The answer should be a number alone: the count of lines in the listing below that include "floating".

● **RECORDS PROVIDED**:
═══

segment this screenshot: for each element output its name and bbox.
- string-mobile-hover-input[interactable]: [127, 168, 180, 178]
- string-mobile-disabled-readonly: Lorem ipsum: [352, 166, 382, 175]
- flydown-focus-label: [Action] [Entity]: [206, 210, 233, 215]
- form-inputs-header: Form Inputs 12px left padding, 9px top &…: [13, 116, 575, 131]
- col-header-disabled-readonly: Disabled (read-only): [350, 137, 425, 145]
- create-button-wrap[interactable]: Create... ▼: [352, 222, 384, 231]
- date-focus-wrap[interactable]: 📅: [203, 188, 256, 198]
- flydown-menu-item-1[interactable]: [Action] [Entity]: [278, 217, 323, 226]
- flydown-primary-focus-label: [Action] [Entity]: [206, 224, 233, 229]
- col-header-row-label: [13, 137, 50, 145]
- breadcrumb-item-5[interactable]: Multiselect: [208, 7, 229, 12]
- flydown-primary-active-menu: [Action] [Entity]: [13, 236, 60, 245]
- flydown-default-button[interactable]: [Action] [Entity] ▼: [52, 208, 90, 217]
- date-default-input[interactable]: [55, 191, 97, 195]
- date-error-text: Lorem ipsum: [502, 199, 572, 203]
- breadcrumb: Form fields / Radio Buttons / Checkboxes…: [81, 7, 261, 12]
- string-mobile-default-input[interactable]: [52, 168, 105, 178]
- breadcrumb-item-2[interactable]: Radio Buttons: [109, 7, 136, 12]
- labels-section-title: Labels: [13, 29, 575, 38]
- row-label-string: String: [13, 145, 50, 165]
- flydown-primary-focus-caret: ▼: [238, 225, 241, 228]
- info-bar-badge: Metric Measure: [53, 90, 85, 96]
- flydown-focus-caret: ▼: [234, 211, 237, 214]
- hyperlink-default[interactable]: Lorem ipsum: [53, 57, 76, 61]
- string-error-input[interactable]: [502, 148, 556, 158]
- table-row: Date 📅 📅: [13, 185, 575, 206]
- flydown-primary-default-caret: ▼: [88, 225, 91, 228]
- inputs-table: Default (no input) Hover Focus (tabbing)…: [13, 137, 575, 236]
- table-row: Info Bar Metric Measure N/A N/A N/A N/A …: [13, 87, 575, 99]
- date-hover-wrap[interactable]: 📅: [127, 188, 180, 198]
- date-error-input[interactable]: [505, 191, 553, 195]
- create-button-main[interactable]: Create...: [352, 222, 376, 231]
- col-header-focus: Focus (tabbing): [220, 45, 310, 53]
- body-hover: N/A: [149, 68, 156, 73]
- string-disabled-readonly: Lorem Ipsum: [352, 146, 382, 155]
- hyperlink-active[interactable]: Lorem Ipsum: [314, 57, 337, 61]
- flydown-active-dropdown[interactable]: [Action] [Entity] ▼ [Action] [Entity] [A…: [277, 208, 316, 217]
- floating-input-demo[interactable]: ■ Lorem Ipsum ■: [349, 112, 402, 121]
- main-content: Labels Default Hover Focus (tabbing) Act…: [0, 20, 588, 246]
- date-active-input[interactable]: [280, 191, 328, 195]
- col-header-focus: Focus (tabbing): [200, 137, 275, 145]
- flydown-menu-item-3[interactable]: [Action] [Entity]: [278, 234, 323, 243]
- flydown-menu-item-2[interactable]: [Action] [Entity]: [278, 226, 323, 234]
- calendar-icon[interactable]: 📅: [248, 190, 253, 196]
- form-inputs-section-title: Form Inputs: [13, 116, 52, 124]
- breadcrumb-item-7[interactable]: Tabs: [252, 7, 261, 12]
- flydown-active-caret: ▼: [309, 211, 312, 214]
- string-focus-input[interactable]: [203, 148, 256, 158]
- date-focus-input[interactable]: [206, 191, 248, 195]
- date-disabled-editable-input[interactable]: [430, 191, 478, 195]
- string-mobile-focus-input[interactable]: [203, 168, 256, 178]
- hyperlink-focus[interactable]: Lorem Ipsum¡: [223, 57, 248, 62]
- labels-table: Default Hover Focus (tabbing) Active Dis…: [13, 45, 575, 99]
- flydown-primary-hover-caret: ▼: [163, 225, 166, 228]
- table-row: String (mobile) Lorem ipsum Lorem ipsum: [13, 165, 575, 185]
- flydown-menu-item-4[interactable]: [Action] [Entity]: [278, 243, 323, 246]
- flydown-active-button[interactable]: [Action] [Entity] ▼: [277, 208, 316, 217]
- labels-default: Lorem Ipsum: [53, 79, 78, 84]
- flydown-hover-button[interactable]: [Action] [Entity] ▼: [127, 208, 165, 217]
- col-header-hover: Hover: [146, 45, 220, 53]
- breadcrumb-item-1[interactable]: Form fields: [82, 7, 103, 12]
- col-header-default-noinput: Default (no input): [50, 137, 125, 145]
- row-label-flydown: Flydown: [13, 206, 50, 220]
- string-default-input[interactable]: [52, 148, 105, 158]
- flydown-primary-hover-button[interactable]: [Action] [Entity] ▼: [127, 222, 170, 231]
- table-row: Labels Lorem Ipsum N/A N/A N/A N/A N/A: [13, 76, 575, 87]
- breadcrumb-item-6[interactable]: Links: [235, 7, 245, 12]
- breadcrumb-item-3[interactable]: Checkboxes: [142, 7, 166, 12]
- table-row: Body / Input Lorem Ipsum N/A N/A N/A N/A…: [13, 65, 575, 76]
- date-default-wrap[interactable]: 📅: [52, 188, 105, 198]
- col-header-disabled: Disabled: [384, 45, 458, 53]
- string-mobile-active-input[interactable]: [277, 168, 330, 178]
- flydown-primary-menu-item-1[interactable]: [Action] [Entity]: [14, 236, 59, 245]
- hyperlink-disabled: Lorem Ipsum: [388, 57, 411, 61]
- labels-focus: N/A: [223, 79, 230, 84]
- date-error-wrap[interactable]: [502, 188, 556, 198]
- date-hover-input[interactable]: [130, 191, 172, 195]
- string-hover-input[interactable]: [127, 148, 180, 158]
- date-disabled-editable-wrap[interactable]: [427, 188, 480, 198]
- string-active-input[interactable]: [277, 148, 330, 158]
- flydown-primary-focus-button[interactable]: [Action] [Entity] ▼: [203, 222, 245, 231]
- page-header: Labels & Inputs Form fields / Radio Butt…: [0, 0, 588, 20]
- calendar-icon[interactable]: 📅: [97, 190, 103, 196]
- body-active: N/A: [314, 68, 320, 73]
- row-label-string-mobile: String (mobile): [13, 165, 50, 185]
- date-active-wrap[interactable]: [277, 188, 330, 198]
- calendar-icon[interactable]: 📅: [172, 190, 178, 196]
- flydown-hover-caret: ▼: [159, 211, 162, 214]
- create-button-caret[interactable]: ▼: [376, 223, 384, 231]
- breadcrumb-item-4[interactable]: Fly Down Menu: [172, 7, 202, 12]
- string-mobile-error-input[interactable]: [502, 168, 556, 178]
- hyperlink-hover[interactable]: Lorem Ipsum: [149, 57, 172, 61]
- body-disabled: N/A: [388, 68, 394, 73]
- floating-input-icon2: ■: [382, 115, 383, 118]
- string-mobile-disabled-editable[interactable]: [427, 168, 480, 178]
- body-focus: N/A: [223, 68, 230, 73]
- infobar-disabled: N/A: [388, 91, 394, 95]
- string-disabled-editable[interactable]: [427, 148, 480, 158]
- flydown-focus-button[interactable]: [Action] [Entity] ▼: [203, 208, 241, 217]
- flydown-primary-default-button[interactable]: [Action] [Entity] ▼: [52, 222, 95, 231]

═══

● **RESULT FOR THIS TASK**: 2